Listening to our inner voice
My inner voice told me yesterday that my goals for my weight loss were too aggressive. They were doing me more harm than good. Every day was a challenge to meet them and almost every day I failed. On the rare day I did meet my exercise goals, I was practically dead from fatigue.
Even though I'd love to consider myself "Very Active", it was a path to failure. I wanted to stay on a two-pound a week loss schedule, but if I moved less, that meant I'd have to eat less. 1,500 calories consumed and 2,500 calories burned daily are my new customized goals. I set attainable exercise too, 90 minutes of moderate exercise daily (not all of this has to be gym time), and 10,000 steps.
Last night at 8:30 p.m. I realized I only had 8,500 steps. Not happy. Food had been perfect, and I had almost two hours of moderate exercise, which included gym time and some housework. My inner voice said, well, what can you do to fix this? Too late to go for a walk. The gym is closed so I couldn't go there (I wouldn't anyway that late at night).
We were watching The King's speech on DVD (great movie) when I decided to walk in place and watch the movie.
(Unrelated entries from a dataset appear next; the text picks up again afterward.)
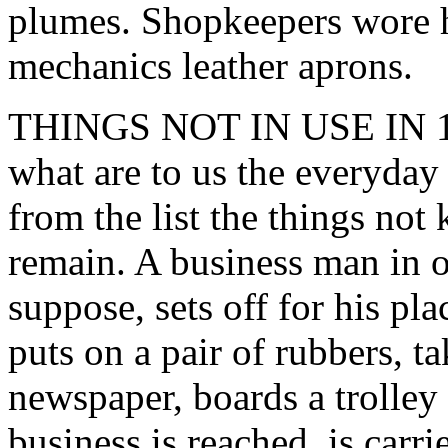
plumes. Shopkeepers wore
mechanics leather aprons.
THINGS NOT IN USE IN 166
what are to us the everyday 
from the list the things no
remain. A business man in on
suppose, sets off for his pl
puts on a pair of rubbers, 
newspaper, boards a trolley 
business is reached, is carri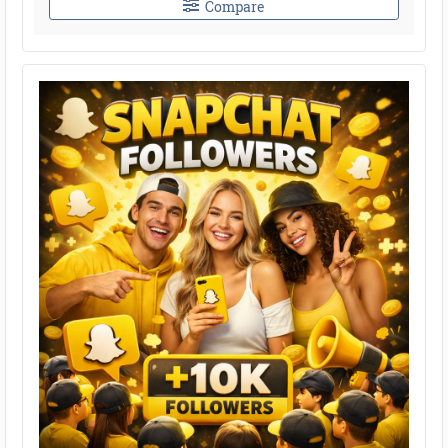
Compare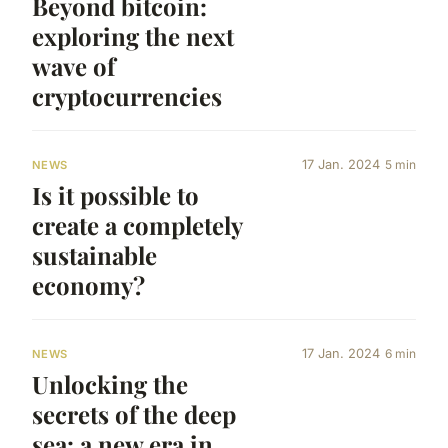
Beyond bitcoin:
exploring the next
wave of
cryptocurrencies
17 Jan. 2024
5 min
NEWS
Is it possible to
create a completely
sustainable
economy?
17 Jan. 2024
6 min
NEWS
Unlocking the
secrets of the deep
sea: a new era in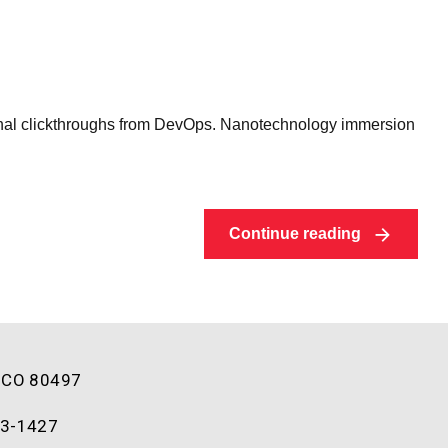
ditional clickthroughs from DevOps. Nanotechnology immersion
Continue reading
, CO 80497
93-1427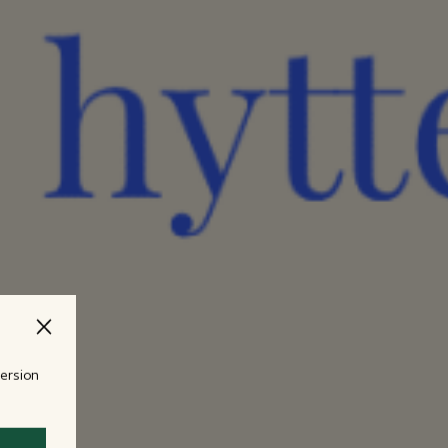
version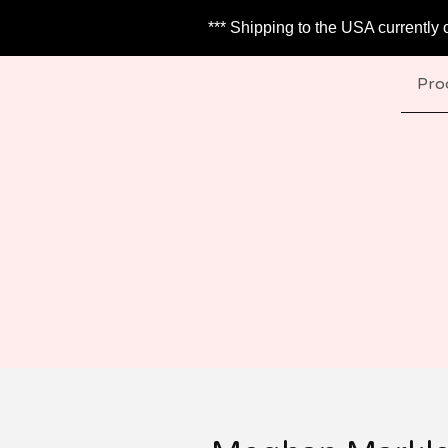
*** Shipping to the USA currently 
Pro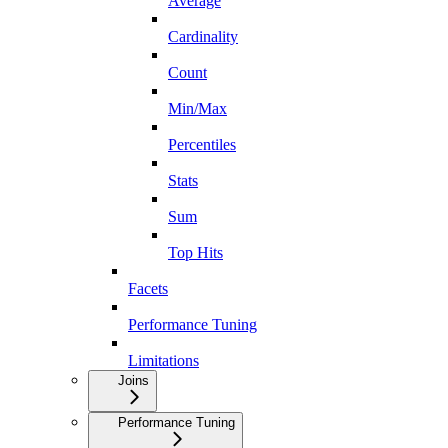
Average
Cardinality
Count
Min/Max
Percentiles
Stats
Sum
Top Hits
Facets
Performance Tuning
Limitations
Joins
Performance Tuning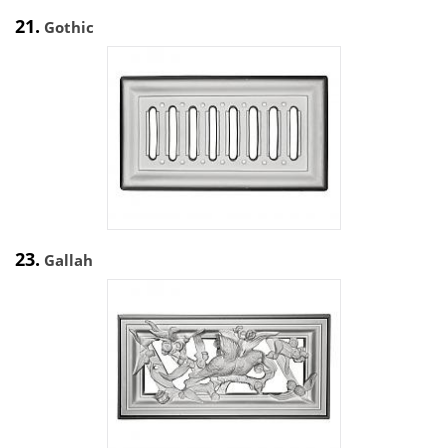
21.
Gothic
23.
Gallah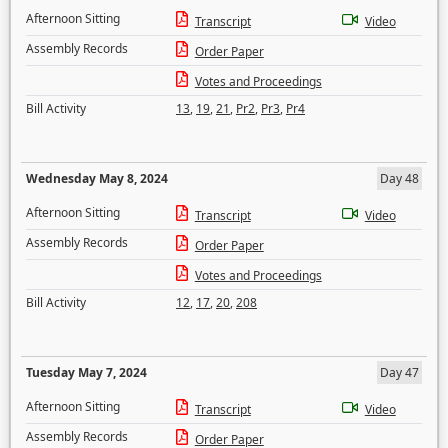
Afternoon Sitting
Transcript
Video
Assembly Records
Order Paper
Votes and Proceedings
Bill Activity
13
,
19
,
21
,
Pr2
,
Pr3
,
Pr4
Wednesday May 8, 2024
Day 48
Afternoon Sitting
Transcript
Video
Assembly Records
Order Paper
Votes and Proceedings
Bill Activity
12
,
17
,
20
,
208
Tuesday May 7, 2024
Day 47
Afternoon Sitting
Transcript
Video
Assembly Records
Order Paper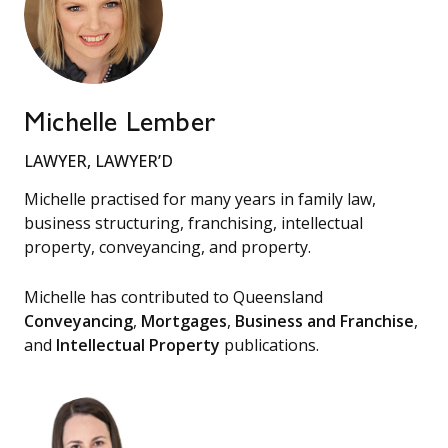
Michelle Lember
LAWYER, LAWYER’D
Michelle practised for many years in family law,
business structuring, franchising, intellectual
property, conveyancing, and property.
Michelle has contributed to Queensland
Conveyancing
,
Mortgages
,
Business and Franchise
,
and
Intellectual Property
publications.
In about 15 minutes I made my 10,000 steps. My husband thought I was a nut, but nothing new there. My kitty was annoyed because he couldn't sit on my lap, but he got over it.
When it was time for bed, I couldn't sleep. Exercise that close to bedtime is never a good idea for me. After tossing and turning for about an hour, I finally got up and took an Ambien. I hadn't taken one for three nights. I'd sworn off Ambien because of some bad night eating experiences where I thought it was a dream, but it was real (strawberries and hummus).
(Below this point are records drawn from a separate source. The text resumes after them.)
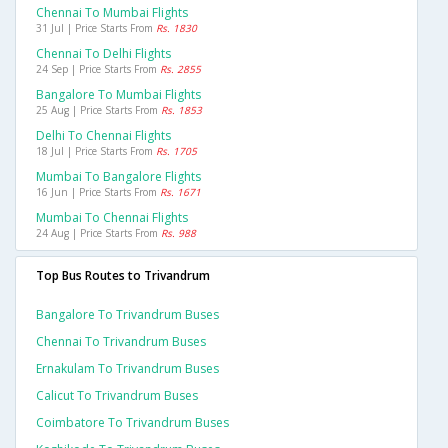
Chennai To Mumbai Flights
31 Jul | Price Starts From
Rs. 1830
Chennai To Delhi Flights
24 Sep | Price Starts From
Rs. 2855
Bangalore To Mumbai Flights
25 Aug | Price Starts From
Rs. 1853
Delhi To Chennai Flights
18 Jul | Price Starts From
Rs. 1705
Mumbai To Bangalore Flights
16 Jun | Price Starts From
Rs. 1671
Mumbai To Chennai Flights
24 Aug | Price Starts From
Rs. 988
Top Bus Routes to Trivandrum
Bangalore To Trivandrum Buses
Chennai To Trivandrum Buses
Ernakulam To Trivandrum Buses
Calicut To Trivandrum Buses
Coimbatore To Trivandrum Buses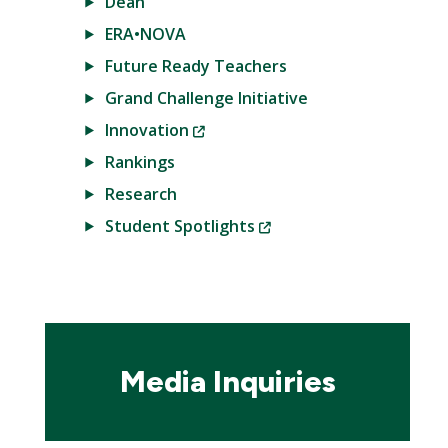
Dean
ERA•NOVA
Future Ready Teachers
Grand Challenge Initiative
(New
Innovation
Window)
Rankings
Research
(New
Student Spotlights
Window)
Media Inquiries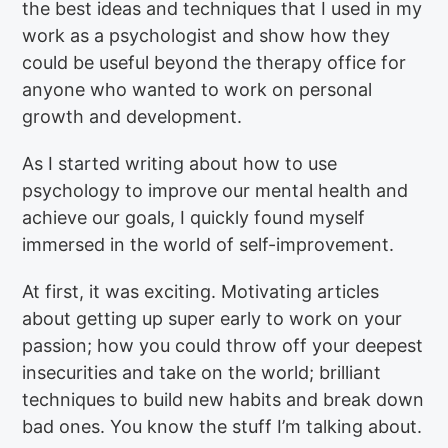
the best ideas and techniques that I used in my
work as a psychologist and show how they
could be useful beyond the therapy office for
anyone who wanted to work on personal
growth and development.
As I started writing about how to use
psychology to improve our mental health and
achieve our goals, I quickly found myself
immersed in the world of self-improvement.
At first, it was exciting. Motivating articles
about getting up super early to work on your
passion; how you could throw off your deepest
insecurities and take on the world; brilliant
techniques to build new habits and break down
bad ones. You know the stuff I’m talking about.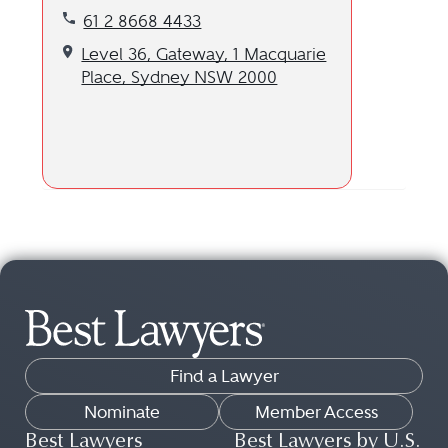
Call our Sydney, AU location at 61 2 8668 4433
61 2 8668 4433
Get directions to our Sydney, AU location
Level 36, Gateway, 1 Macquarie
Place, Sydney NSW 2000
Find a Lawyer
Nominate
Member Access
Best Lawyers
Best Lawyers by U.S.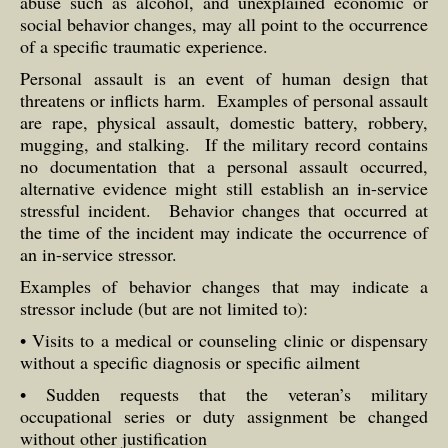
abuse such as alcohol, and unexplained economic or
social behavior changes, may all point to the occurrence
of a specific traumatic experience.
Personal assault is an event of human design that
threatens or inflicts harm. Examples of personal assault
are rape, physical assault, domestic battery, robbery,
mugging, and stalking. If the military record contains
no documentation that a personal assault occurred,
alternative evidence might still establish an in-service
stressful incident. Behavior changes that occurred at
the time of the incident may indicate the occurrence of
an in-service stressor.
Examples of behavior changes that may indicate a
stressor include (but are not limited to):
• Visits to a medical or counseling clinic or dispensary
without a specific diagnosis or specific ailment
• Sudden requests that the veteran’s military
occupational series or duty assignment be changed
without other justification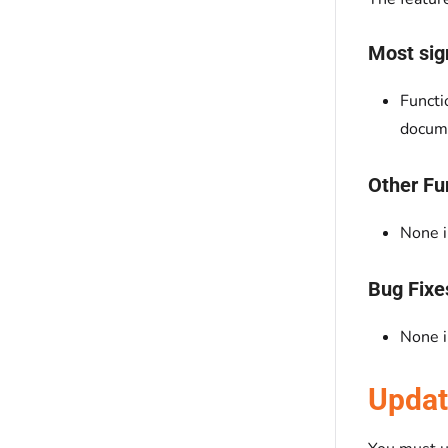
Most sign
Functi
docume
Other Fu
None i
Bug Fixe
None i
Updat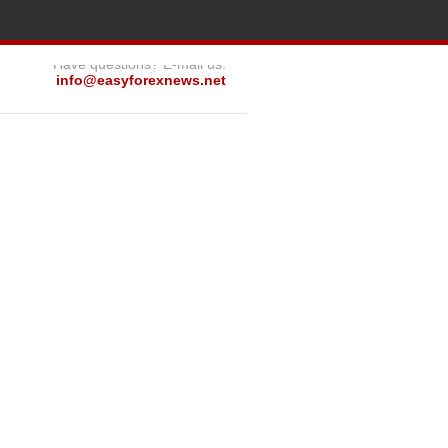
Have questions? E-mail us:
info@easyforexnews.net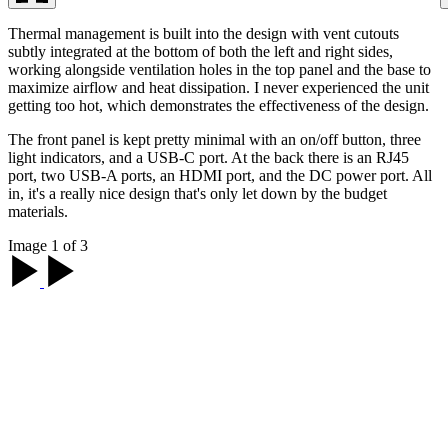
Thermal management is built into the design with vent cutouts
subtly integrated at the bottom of both the left and right sides,
working alongside ventilation holes in the top panel and the base to
maximize airflow and heat dissipation. I never experienced the unit
getting too hot, which demonstrates the effectiveness of the design.
The front panel is kept pretty minimal with an on/off button, three
light indicators, and a USB-C port. At the back there is an RJ45
port, two USB-A ports, an HDMI port, and the DC power port. All
in, it's a really nice design that's only let down by the budget
materials.
Image 1 of 3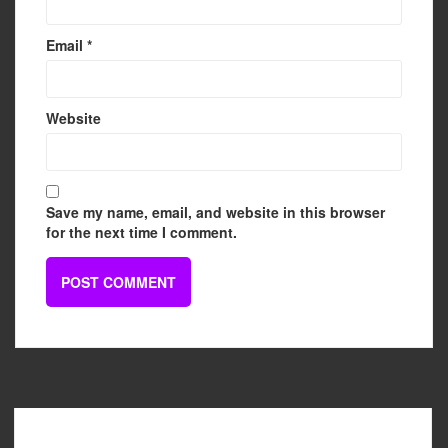
Email
*
Website
Save my name, email, and website in this browser
for the next time I comment.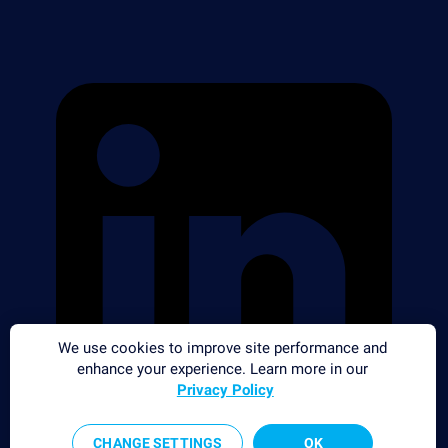
We use cookies to improve site performance and
enhance your experience. Learn more in our
Privacy Policy
CHANGE SETTINGS
OK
Before I took the Ambien I had a conversation with myself. I realize this sounds a little crazy, but I told myself that the Ambien couldn't make me do anything that I didn't want to do, and I did NOT want to get up later and eat. I'd eaten almost 1,300 calories of healthy, nutritious food. I wasn't hungry, so there wasn't a need to eat more. I would use the Ambien as a sleep aid and not an excuse to eat mindlessly. I was in control of my actions, not the drug.
I woke up at 5 a.m. feeling rested and hungry. My first thought was "Did I eat anything last night while I was asleep?". From my hunger pains I was pretty sure that was a no, but I went to the kitchen just to make sure. During my sleep walking episodes I always left evidence, like dirty dishes in the sink or strawberries strewn about the floor (which became cat toys and I'm still finding strawberries in the oddest paces, all rotten and gross now). There was no evidence of sleep walking and eating. The kitchen was spotless, just like how I left it last night.
Maybe I am in control of my own destiny. At least last night I listened to my inner voice for once. Perhaps I will do that more often.